*** DATA RECORDS Section Begins ***

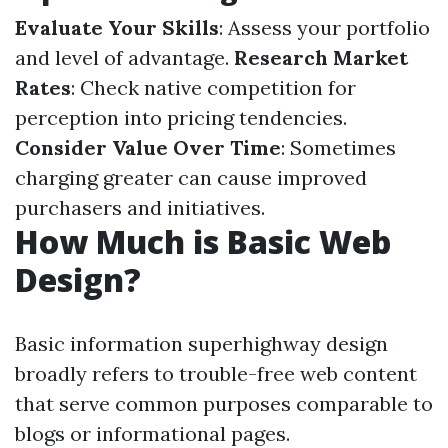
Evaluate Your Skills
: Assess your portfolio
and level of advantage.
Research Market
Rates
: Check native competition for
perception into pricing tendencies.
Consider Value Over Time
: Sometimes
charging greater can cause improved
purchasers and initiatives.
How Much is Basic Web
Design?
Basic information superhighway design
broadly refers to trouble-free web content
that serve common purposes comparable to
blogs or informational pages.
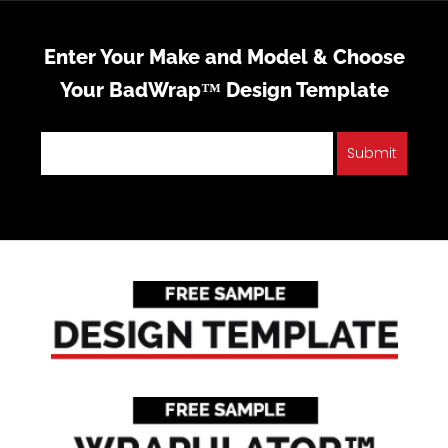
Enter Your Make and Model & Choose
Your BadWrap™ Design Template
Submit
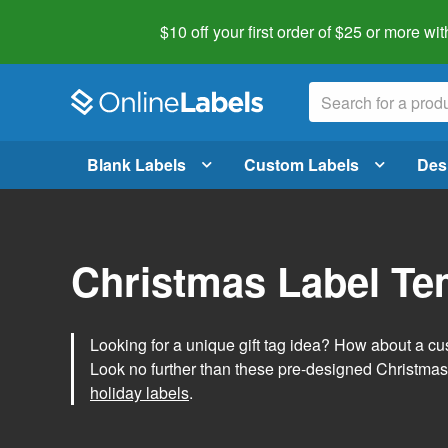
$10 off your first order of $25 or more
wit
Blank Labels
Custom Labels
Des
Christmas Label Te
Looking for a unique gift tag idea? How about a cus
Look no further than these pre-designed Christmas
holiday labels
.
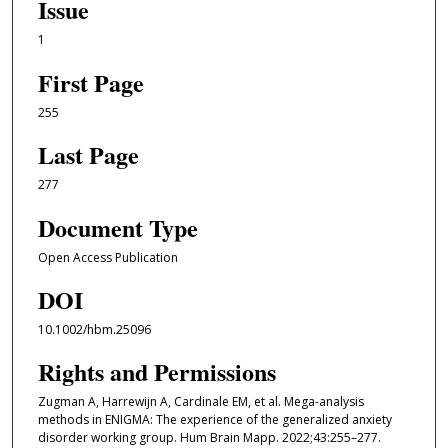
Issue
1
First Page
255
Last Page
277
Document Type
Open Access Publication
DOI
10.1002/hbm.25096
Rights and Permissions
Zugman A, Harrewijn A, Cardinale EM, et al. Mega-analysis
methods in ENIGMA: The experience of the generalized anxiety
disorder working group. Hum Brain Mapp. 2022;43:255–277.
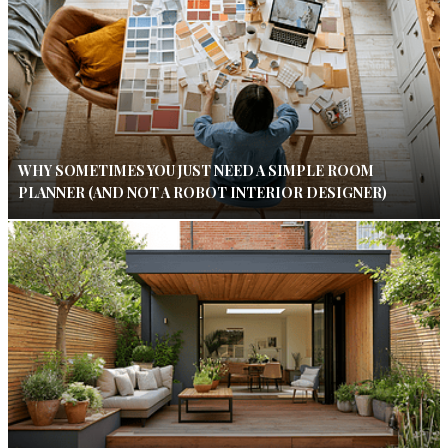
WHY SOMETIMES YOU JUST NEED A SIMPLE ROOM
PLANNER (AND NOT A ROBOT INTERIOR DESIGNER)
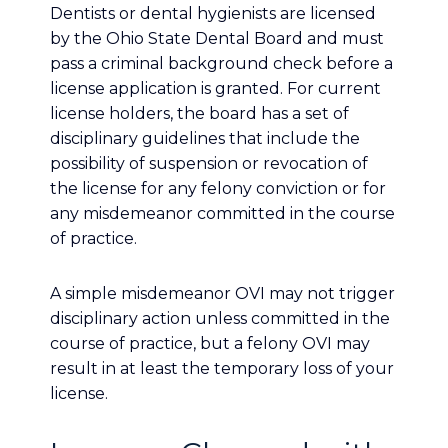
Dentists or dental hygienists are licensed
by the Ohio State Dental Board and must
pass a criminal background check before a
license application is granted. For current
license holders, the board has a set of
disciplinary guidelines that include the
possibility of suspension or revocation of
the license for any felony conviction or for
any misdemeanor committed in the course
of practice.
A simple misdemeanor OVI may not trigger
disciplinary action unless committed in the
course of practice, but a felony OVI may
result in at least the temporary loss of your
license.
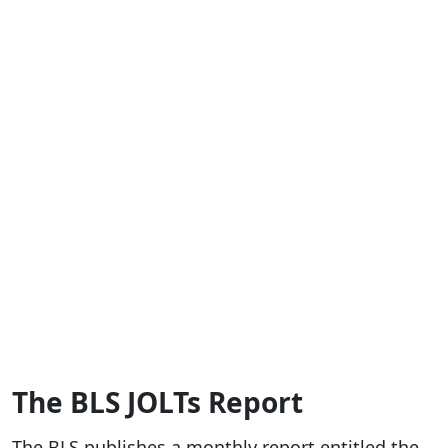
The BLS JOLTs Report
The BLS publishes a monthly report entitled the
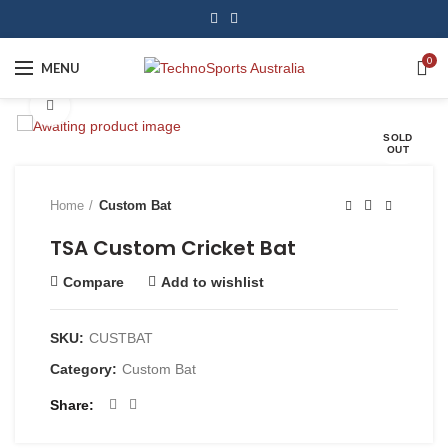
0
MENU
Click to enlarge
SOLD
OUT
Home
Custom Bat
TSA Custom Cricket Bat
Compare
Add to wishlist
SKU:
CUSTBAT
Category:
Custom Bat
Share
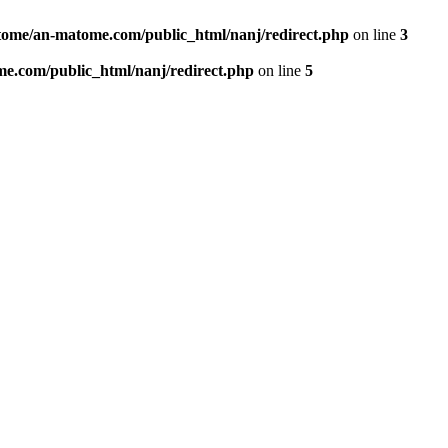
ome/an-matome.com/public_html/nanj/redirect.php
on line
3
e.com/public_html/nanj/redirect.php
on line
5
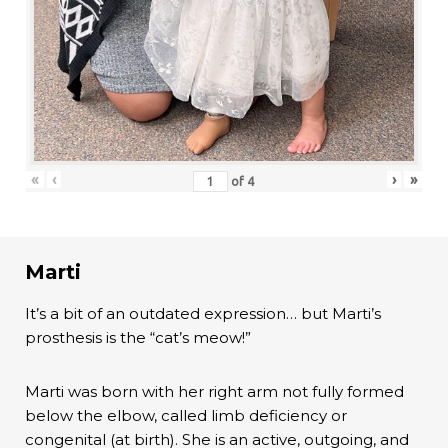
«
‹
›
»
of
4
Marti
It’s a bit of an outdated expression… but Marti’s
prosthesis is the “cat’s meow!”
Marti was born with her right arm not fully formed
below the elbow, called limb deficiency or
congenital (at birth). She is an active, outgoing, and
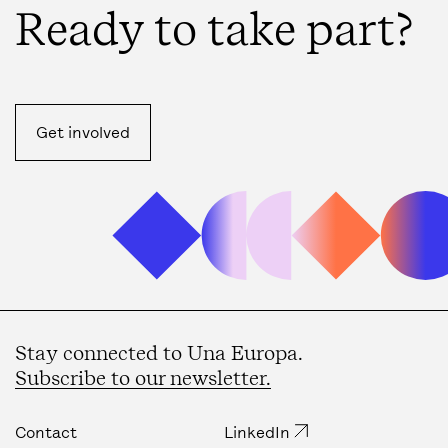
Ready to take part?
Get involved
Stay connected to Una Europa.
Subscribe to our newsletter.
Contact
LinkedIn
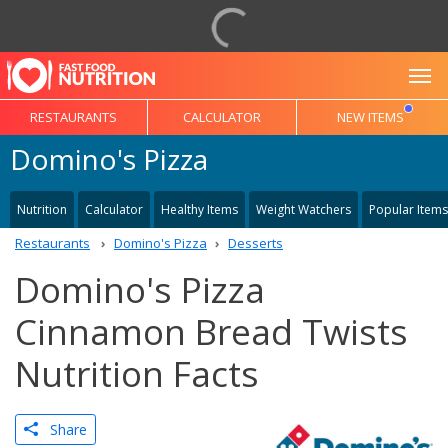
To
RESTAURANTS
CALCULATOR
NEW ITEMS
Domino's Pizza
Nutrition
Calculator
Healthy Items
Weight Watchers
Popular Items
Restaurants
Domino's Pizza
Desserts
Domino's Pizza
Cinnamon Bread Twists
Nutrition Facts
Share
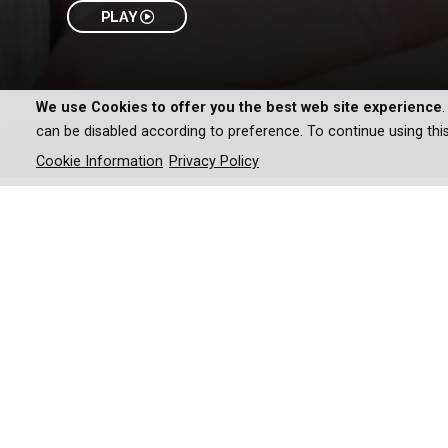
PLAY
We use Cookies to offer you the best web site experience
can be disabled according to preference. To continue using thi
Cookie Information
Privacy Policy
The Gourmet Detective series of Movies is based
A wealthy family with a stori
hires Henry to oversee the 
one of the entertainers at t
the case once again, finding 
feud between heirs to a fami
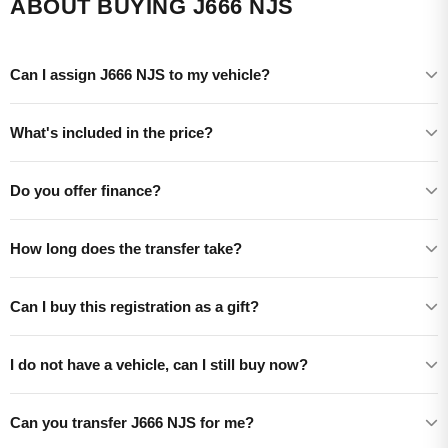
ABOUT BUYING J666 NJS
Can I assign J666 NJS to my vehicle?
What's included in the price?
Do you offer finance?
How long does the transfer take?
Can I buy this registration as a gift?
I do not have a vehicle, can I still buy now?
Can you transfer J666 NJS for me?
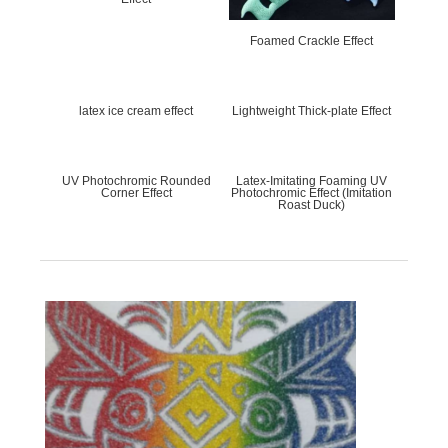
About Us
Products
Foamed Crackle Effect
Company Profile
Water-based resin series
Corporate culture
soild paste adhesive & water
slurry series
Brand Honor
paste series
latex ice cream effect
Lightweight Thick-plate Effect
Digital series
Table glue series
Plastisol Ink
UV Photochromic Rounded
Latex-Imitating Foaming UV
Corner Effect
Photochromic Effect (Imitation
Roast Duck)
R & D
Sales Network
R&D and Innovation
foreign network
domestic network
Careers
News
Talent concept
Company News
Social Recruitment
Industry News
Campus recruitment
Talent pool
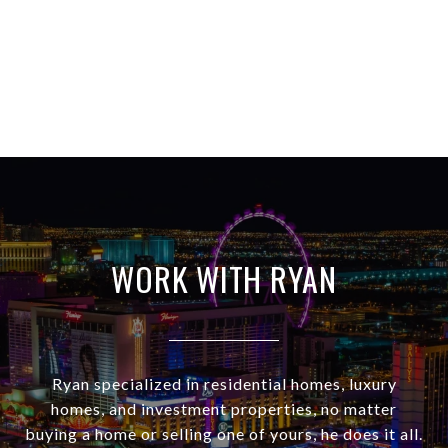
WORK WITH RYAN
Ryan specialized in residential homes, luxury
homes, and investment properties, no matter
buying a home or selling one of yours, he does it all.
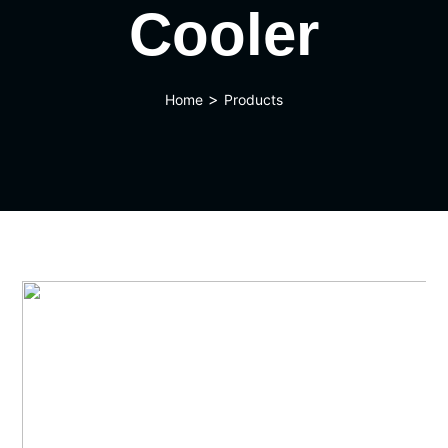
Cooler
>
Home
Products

*** DATA RECORDS Section Ends ***

## TASK INSTRUCTIONS:
Return each line above where the word "disciplinary" shows up.

## THE COMPLETED TASK:
disciplinary guidelines that include the
disciplinary action unless committed in the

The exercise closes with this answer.